ПОЛУЧЕНИЕ ВИРУСОПОДОБНЫХ ЧАСТИЦ НОРОВИРУСА (CALICIVIRIDAE: NOROVIRUS), СОДЕРЖАЩИХ БЕЛОК VP1 ЭНТЕРОВИРУСА ECHOVIRUS 30 (PICORNAVIRIDAE: ENTEROVIRUS: ENTEROVIRUS B)

Introduction. Enterovirus (nonpolio) infection is widespread all over the world, registered as sporadic cases and large-scale outbreaks and can cause severe lesions such as serous meningitis. Epidemiological studies have shown that enterovirus (Picornaviridae; Enterovirus) variant Echovirus 30 (E30) is the most frequently detected variant in patients with enterovirus meningitis in the Russian Federation. However, no vaccines to prevent the disease caused by this pathogen have been developed so far. One of the promising modern trends in terms of creating vaccine preparations is the use of virus-like particles (VLPs), including chimeric ones containing the biological structures of viruses belonging to different species. The aim of this work was to obtain norovirus (Caliciviridae; Norovirus) VLPs displaying enterovirus Echovirus E30 full-length VP1 on the surface. Material and methods. The nucleotide sequences of VP1 protein of norovirus genotype GII.4 and VP1 E30 of genotype h circulating in Russia were used. The S N -VP1 E30 protein was constructed, in which the shell (S) and the hinge regions of the norovirus VP1 are fused into one molecule with the full-length VP1 of the E30 virus. The protein was expressed in E. coli, purified using affinity chromatography, and characterized by polyacrylamide gel electrophoresis (PAGE) and immunoblotting.

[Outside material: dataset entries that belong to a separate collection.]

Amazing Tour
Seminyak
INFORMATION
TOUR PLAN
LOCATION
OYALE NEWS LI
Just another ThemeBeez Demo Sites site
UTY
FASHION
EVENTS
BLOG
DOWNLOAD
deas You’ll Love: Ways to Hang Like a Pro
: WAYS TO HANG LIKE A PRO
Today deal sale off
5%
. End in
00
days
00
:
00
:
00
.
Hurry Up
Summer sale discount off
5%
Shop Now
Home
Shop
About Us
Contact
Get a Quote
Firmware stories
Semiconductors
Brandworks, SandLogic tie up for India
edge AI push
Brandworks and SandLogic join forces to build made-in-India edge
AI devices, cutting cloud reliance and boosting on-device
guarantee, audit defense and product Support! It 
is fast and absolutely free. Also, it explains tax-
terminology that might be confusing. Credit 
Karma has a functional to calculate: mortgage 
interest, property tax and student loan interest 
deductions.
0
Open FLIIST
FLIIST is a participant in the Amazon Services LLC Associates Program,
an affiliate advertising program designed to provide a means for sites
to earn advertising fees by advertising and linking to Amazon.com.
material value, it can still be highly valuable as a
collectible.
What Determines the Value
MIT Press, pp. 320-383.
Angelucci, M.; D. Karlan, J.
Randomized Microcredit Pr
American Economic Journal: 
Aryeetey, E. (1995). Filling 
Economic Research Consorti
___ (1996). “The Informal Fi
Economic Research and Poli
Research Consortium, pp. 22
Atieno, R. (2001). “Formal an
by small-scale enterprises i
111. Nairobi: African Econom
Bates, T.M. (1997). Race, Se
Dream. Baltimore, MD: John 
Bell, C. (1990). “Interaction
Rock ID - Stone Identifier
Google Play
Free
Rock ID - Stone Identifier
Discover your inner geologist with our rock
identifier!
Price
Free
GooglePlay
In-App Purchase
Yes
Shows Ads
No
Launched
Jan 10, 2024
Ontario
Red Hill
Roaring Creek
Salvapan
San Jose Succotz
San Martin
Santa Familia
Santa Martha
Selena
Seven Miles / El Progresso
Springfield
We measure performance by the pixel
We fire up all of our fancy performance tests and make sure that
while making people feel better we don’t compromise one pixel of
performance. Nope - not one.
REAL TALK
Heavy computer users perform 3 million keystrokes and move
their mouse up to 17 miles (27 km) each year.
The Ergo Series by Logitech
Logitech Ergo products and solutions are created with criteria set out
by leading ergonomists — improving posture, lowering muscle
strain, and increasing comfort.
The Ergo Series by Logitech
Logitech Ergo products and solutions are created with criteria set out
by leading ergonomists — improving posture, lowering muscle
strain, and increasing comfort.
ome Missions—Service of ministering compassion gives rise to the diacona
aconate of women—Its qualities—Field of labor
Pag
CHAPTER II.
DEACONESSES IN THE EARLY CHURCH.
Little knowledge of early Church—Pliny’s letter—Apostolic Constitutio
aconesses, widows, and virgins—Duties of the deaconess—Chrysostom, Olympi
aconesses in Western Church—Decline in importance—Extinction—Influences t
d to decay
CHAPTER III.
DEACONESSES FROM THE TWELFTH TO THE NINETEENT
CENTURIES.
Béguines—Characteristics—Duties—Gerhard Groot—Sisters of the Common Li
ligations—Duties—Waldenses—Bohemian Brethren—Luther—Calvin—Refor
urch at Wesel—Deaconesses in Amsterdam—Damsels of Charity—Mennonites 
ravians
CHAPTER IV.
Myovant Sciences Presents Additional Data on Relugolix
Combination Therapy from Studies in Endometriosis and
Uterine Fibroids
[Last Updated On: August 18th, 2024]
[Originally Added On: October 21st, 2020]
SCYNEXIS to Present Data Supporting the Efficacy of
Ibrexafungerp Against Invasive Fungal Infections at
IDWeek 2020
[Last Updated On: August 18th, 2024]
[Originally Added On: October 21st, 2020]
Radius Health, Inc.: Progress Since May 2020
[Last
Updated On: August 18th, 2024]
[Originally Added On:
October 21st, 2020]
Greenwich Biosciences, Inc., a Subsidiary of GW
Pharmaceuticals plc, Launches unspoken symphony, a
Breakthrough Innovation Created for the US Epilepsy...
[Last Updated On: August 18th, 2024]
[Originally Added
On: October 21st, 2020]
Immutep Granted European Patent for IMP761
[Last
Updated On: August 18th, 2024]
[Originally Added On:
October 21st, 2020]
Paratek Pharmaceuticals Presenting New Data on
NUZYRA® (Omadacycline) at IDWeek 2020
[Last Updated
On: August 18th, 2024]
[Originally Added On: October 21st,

VLPs were visualized by electron microscopy. Results. The S N -VP1 E30 protein expressed in E. coli as insoluble form, so the conditions for S N -VP1 E30 solublisation were defined. Sucrose has been shown to significantly increase the efficiency of renaturation. Electrophoretic mobility comparison of denatured and non-denatured S N -VP1 E30 demonstrated that most monomers form high molecular weight compounds. Electron microscopy showed that renatured S N -VP1 E30 spontaneously forms empty virus-like particles about 50 nm in diameter. Conclusion. Chimeric protein S N -VP1 E30 self-assemble into VLPs displaying the VP1 protein of E30 variant that is highly prevalent in Russia. Further immunological research is necessary to characterize VLPs potential for development of the vaccine for enteroviral meningitis prevention.